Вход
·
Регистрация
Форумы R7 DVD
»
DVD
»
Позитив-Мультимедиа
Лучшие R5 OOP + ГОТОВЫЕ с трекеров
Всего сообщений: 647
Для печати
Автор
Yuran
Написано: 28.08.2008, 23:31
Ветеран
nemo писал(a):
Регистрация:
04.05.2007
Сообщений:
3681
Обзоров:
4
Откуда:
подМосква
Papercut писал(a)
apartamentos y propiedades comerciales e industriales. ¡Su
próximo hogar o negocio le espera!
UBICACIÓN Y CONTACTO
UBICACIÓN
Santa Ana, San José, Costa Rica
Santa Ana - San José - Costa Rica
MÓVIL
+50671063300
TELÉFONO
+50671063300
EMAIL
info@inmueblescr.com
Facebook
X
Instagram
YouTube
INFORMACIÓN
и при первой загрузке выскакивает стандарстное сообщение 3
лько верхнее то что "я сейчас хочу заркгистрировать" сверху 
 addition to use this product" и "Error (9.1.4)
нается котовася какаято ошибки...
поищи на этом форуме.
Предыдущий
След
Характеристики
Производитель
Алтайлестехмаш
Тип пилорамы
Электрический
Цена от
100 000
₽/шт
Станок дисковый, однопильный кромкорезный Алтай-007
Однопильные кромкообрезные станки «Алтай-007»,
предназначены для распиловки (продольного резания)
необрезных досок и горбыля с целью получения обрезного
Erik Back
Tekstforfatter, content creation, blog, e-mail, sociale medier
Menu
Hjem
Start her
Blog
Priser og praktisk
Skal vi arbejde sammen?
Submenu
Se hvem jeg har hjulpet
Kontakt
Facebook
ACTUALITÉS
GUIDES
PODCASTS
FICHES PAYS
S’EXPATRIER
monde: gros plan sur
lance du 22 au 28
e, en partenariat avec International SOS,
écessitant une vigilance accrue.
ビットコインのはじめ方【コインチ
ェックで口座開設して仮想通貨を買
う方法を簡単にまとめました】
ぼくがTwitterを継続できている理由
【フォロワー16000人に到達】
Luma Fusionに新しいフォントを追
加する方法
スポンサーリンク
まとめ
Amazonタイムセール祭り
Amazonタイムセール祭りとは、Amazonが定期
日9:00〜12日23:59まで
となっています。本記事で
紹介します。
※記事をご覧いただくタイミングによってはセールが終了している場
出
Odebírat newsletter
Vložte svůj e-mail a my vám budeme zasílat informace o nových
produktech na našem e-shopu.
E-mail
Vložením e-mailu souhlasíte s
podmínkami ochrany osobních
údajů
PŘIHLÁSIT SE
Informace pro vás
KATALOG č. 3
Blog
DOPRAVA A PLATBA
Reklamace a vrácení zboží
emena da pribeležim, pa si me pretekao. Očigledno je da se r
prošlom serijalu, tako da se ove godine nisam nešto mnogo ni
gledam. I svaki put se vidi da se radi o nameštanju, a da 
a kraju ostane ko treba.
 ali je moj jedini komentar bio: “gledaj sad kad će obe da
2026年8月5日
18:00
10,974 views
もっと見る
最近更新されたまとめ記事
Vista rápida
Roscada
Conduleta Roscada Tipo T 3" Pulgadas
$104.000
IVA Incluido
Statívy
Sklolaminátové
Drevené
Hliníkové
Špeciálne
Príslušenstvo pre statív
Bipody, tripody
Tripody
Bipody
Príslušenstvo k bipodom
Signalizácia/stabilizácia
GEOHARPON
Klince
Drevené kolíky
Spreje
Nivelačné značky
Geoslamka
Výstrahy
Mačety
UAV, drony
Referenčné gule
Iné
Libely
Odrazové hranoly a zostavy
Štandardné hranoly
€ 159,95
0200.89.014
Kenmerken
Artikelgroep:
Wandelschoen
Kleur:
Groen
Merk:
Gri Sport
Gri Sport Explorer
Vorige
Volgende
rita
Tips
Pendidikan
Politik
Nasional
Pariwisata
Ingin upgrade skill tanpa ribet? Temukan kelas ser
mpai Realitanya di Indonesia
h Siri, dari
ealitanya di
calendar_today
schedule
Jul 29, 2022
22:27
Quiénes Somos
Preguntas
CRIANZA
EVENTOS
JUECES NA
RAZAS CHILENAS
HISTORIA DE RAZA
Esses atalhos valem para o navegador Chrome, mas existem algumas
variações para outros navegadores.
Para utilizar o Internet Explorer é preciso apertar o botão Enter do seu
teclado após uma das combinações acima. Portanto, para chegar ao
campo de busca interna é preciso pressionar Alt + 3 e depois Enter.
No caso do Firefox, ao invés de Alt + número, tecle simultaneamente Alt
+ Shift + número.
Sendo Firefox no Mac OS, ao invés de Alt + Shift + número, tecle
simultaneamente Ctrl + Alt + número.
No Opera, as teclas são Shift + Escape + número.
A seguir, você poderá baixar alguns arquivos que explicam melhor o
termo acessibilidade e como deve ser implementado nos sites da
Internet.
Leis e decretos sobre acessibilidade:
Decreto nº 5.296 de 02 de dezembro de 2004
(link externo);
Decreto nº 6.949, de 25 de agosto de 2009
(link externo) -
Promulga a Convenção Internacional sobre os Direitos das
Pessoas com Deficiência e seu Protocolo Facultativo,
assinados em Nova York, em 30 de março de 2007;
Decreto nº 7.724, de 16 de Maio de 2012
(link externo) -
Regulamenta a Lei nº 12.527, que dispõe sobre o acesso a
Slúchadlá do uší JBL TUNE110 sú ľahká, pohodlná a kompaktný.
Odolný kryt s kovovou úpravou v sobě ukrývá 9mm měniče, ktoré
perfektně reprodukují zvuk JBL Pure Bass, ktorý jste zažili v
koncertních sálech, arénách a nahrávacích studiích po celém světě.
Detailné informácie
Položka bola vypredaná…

* THE PROBLEM:
Each entry above should be restated exactly as supplied.

* WRITTEN REPLY:
Вход
·
Регистрация
Форумы R7 DVD
»
DVD
»
Позитив-Мультимедиа
Лучшие R5 OOP + ГОТОВЫЕ с трекеров
Всего сообщений: 647
Для печати
Автор
Yuran
Написано: 28.08.2008, 23:31
Ветеран
nemo писал(a):
Регистрация:
04.05.2007
Сообщений:
3681
Обзоров:
4
Откуда:
подМосква
Papercut писал(a)
apartamentos y propiedades comerciales e industriales. ¡Su
próximo hogar o negocio le espera!
UBICACIÓN Y CONTACTO
UBICACIÓN
Santa Ana, San José, Costa Rica
Santa Ana - San José - Costa Rica
MÓVIL
+50671063300
TELÉFONO
+50671063300
EMAIL
info@inmueblescr.com
Facebook
X
Instagram
YouTube
INFORMACIÓN
и при первой загрузке выскакивает стандарстное сообщение 3
лько верхнее то что "я сейчас хочу заркгистрировать" сверху 
 addition to use this product" и "Error (9.1.4)
нается котовася какаято ошибки...
поищи на этом форуме.
Предыдущий
След
Характеристики
Производитель
Алтайлестехмаш
Тип пилорамы
Электрический
Цена от
100 000
₽/шт
Станок дисковый, однопильный кромкорезный Алтай-007
Однопильные кромкообрезные станки «Алтай-007»,
предназначены для распиловки (продольного резания)
необрезных досок и горбыля с целью получения обрезного
Erik Back
Tekstforfatter, content creation, blog, e-mail, sociale medier
Menu
Hjem
Start her
Blog
Priser og praktisk
Skal vi arbejde sammen?
Submenu
Se hvem jeg har hjulpet
Kontakt
Facebook
ACTUALITÉS
GUIDES
PODCASTS
FICHES PAYS
S’EXPATRIER
monde: gros plan sur
lance du 22 au 28
e, en partenariat avec International SOS,
écessitant une vigilance accrue.
ビットコインのはじめ方【コインチ
ェックで口座開設して仮想通貨を買
う方法を簡単にまとめました】
ぼくがTwitterを継続できている理由
【フォロワー16000人に到達】
Luma Fusionに新しいフォントを追
加する方法
スポンサーリンク
まとめ
Amazonタイムセール祭り
Amazonタイムセール祭りとは、Amazonが定期
日9:00〜12日23:59まで
となっています。本記事で
紹介します。
※記事をご覧いただくタイミングによってはセールが終了している場
出
Odebírat newsletter
Vložte svůj e-mail a my vám budeme zasílat informace o nových
produktech na našem e-shopu.
E-mail
Vložením e-mailu souhlasíte s
podmínkami ochrany osobních
údajů
PŘIHLÁSIT SE
Informace pro vás
KATALOG č. 3
Blog
DOPRAVA A PLATBA
Reklamace a vrácení zboží
emena da pribeležim, pa si me pretekao. Očigledno je da se r
prošlom serijalu, tako da se ove godine nisam nešto mnogo ni
gledam. I svaki put se vidi da se radi o nameštanju, a da 
a kraju ostane ko treba.
 ali je moj jedini komentar bio: “gledaj sad kad će obe da
2026年8月5日
18:00
10,974 views
もっと見る
最近更新されたまとめ記事
Vista rápida
Roscada
Conduleta Roscada Tipo T 3" Pulgadas
$104.000
IVA Incluido
Statívy
Sklolaminátové
Drevené
Hliníkové
Špeciálne
Príslušenstvo pre statív
Bipody, tripody
Tripody
Bipody
Príslušenstvo k bipodom
Signalizácia/stabilizácia
GEOHARPON
Klince
Drevené kolíky
Spreje
Nivelačné značky
Geoslamka
Výstrahy
Mačety
UAV, drony
Referenčné gule
Iné
Libely
Odrazové hranoly a zostavy
Štandardné hranoly
€ 159,95
0200.89.014
Kenmerken
Artikelgroep:
Wandelschoen
Kleur:
Groen
Merk:
Gri Sport
Gri Sport Explorer
Vorige
Volgende
rita
Tips
Pendidikan
Politik
Nasional
Pariwisata
Ingin upgrade skill tanpa ribet? Temukan kelas ser
mpai Realitanya di Indonesia
h Siri, dari
ealitanya di
calendar_today
schedule
Jul 29, 2022
22:27
Quiénes Somos
Preguntas
CRIANZA
EVENTOS
JUECES NA
RAZAS CHILENAS
HISTORIA DE RAZA
Esses atalhos valem para o navegador Chrome, mas existem algumas
variações para outros navegadores.
Para utilizar o Internet Explorer é preciso apertar o botão Enter do seu
teclado após uma das combinações acima. Portanto, para chegar ao
campo de busca interna é preciso pressionar Alt + 3 e depois Enter.
No caso do Firefox, ao invés de Alt + número, tecle simultaneamente Alt
+ Shift + número.
Sendo Firefox no Mac OS, ao invés de Alt + Shift + número, tecle
simultaneamente Ctrl + Alt + número.
No Opera, as teclas são Shift + Escape + número.
A seguir, você poderá baixar alguns arquivos que explicam melhor o
termo acessibilidade e como deve ser implementado nos sites da
Internet.
Leis e decretos sobre acessibilidade:
Decreto nº 5.296 de 02 de dezembro de 2004
(link externo);
Decreto nº 6.949, de 25 de agosto de 2009
(link externo) -
Promulga a Convenção Internacional sobre os Direitos das
Pessoas com Deficiência e seu Protocolo Facultativo,
assinados em Nova York, em 30 de março de 2007;
Decreto nº 7.724, de 16 de Maio de 2012
(link externo) -
Regulamenta a Lei nº 12.527, que dispõe sobre o acesso a
Slúchadlá do uší JBL TUNE110 sú ľahká, pohodlná a kompaktný.
Odolný kryt s kovovou úpravou v sobě ukrývá 9mm měniče, ktoré
perfektně reprodukují zvuk JBL Pure Bass, ktorý jste zažili v
koncertních sálech, arénách a nahrávacích studiích po celém světě.
Detailné informácie
Položka bola vypredaná…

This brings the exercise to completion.